Install the tool from NuGet:

dotnet tool install -g NServiceBus.Persistence.Sql.CommandLine

Once installed, the sql-persistence command line tool will be available for use:

sql-persistence script {endpoint-assembly} --outputpath={path}

We still generate scripts at build time for you, but now you can do it at any stage to fit in with your deployment pipeline.

🔗Consulting the Oracle

We also fixed a minor issue with the scripts generated for Oracle so that you can use them with SQL*Plus.

Because the structure for every Outbox table is the same, our generated scripts all accept a variable to define the table name. For the Oracle dialect, this was a binding variable named :1. Unfortunately, that name is not a legal identifier which meant the scripts would not work with SQL*Plus, which is one of the more popular tools used to automate scripts against an Oracle database.

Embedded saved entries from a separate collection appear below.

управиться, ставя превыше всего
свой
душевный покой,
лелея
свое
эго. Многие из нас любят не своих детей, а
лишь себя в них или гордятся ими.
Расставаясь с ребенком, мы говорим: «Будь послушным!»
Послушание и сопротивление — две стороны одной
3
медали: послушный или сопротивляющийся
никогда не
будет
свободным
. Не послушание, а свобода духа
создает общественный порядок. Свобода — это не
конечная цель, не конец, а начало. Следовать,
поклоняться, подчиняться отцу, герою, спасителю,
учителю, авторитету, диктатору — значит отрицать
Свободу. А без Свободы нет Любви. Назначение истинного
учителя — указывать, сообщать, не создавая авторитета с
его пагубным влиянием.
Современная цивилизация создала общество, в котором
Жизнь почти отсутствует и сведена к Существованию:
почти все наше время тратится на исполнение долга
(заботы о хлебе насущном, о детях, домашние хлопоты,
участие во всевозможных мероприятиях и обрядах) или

This variable is now called :tablePrefix. Our existing code and documentation were already using this name so nothing else needed to change. Now you can use these scripts directly with SQL*Plus.

🔗SQL Server Always Encrypted

SQL Persistence 6.1 now joins our SQL Server Transport in supporting Microsoft SQL Server’s Always Encrypted feature which encrypts columns in database tables without the need to make any code changes.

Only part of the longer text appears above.